# WHAT THE TASK REQUIRES
Only the lines from the one containing "Mask every instance of" through the end of the listing are to be repeated, exactly and without pictures.

# EXCERPTED RECORDS

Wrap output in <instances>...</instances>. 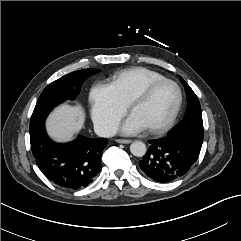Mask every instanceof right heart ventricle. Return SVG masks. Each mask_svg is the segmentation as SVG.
Segmentation results:
<instances>
[{"instance_id":"e07e8e85","label":"right heart ventricle","mask_w":241,"mask_h":241,"mask_svg":"<svg viewBox=\"0 0 241 241\" xmlns=\"http://www.w3.org/2000/svg\"><path fill=\"white\" fill-rule=\"evenodd\" d=\"M160 79H164V76L156 71L134 67L114 75L111 85L120 99L128 105L146 85Z\"/></svg>"}]
</instances>
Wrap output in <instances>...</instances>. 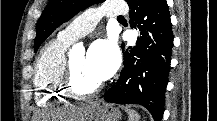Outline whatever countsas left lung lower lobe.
I'll return each mask as SVG.
<instances>
[{"label":"left lung lower lobe","mask_w":217,"mask_h":121,"mask_svg":"<svg viewBox=\"0 0 217 121\" xmlns=\"http://www.w3.org/2000/svg\"><path fill=\"white\" fill-rule=\"evenodd\" d=\"M130 25L138 29L136 46L124 54L118 81L104 94V100L118 104H140L155 121L164 113L173 33L166 0H126ZM123 48V45H122Z\"/></svg>","instance_id":"1"}]
</instances>
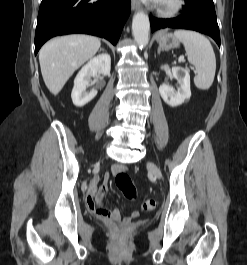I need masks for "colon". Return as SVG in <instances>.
Segmentation results:
<instances>
[{"label": "colon", "instance_id": "colon-1", "mask_svg": "<svg viewBox=\"0 0 247 265\" xmlns=\"http://www.w3.org/2000/svg\"><path fill=\"white\" fill-rule=\"evenodd\" d=\"M115 183L118 189L123 193L128 200H134L137 198V189L126 172H118L115 178ZM156 200L147 199L143 203V209L145 211H152L156 208Z\"/></svg>", "mask_w": 247, "mask_h": 265}]
</instances>
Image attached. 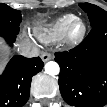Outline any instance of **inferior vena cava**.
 <instances>
[{"mask_svg":"<svg viewBox=\"0 0 107 107\" xmlns=\"http://www.w3.org/2000/svg\"><path fill=\"white\" fill-rule=\"evenodd\" d=\"M18 53L24 57L32 58L39 56V48L31 43H22L18 46Z\"/></svg>","mask_w":107,"mask_h":107,"instance_id":"602c4592","label":"inferior vena cava"}]
</instances>
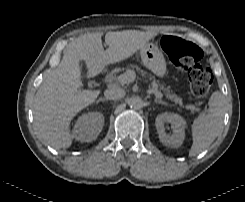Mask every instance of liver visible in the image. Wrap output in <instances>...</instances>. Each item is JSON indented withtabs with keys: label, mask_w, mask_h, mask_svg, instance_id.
Instances as JSON below:
<instances>
[{
	"label": "liver",
	"mask_w": 245,
	"mask_h": 202,
	"mask_svg": "<svg viewBox=\"0 0 245 202\" xmlns=\"http://www.w3.org/2000/svg\"><path fill=\"white\" fill-rule=\"evenodd\" d=\"M156 35L137 30L107 32V50L98 32L71 41L60 63L42 82L34 98V124L41 138L55 149L69 148L73 139L72 119L99 96V90H81V61L86 63L87 77H95L107 65L131 57Z\"/></svg>",
	"instance_id": "obj_1"
}]
</instances>
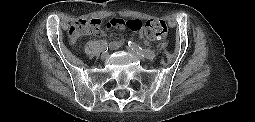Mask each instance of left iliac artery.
<instances>
[{"label":"left iliac artery","instance_id":"obj_1","mask_svg":"<svg viewBox=\"0 0 255 122\" xmlns=\"http://www.w3.org/2000/svg\"><path fill=\"white\" fill-rule=\"evenodd\" d=\"M128 46L131 47L132 50L139 52L141 55L148 59H154L155 58V53L154 51H151L149 49H142L140 46L136 45L132 41H128Z\"/></svg>","mask_w":255,"mask_h":122}]
</instances>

# TASK RESULT
Mask every instance of liver visible in the image. Wrap output in <instances>...</instances>. Each item is JSON indented withtabs with keys: label, mask_w, mask_h, mask_svg, instance_id.
Instances as JSON below:
<instances>
[{
	"label": "liver",
	"mask_w": 245,
	"mask_h": 202,
	"mask_svg": "<svg viewBox=\"0 0 245 202\" xmlns=\"http://www.w3.org/2000/svg\"><path fill=\"white\" fill-rule=\"evenodd\" d=\"M156 35L137 30L107 32V50L98 32L71 41L60 63L42 82L34 98V124L41 138L55 149L69 148L73 139L72 119L99 96V90H81V61L86 63L87 77H95L107 65L131 57Z\"/></svg>",
	"instance_id": "obj_1"
}]
</instances>
Mask each instance of left iliac artery.
<instances>
[{"label":"left iliac artery","instance_id":"obj_1","mask_svg":"<svg viewBox=\"0 0 255 122\" xmlns=\"http://www.w3.org/2000/svg\"><path fill=\"white\" fill-rule=\"evenodd\" d=\"M128 46L131 47L132 50L139 52L141 55L148 59H154L155 58V53L154 51H151L149 49H142L140 46L136 45L132 41H128Z\"/></svg>","mask_w":255,"mask_h":122}]
</instances>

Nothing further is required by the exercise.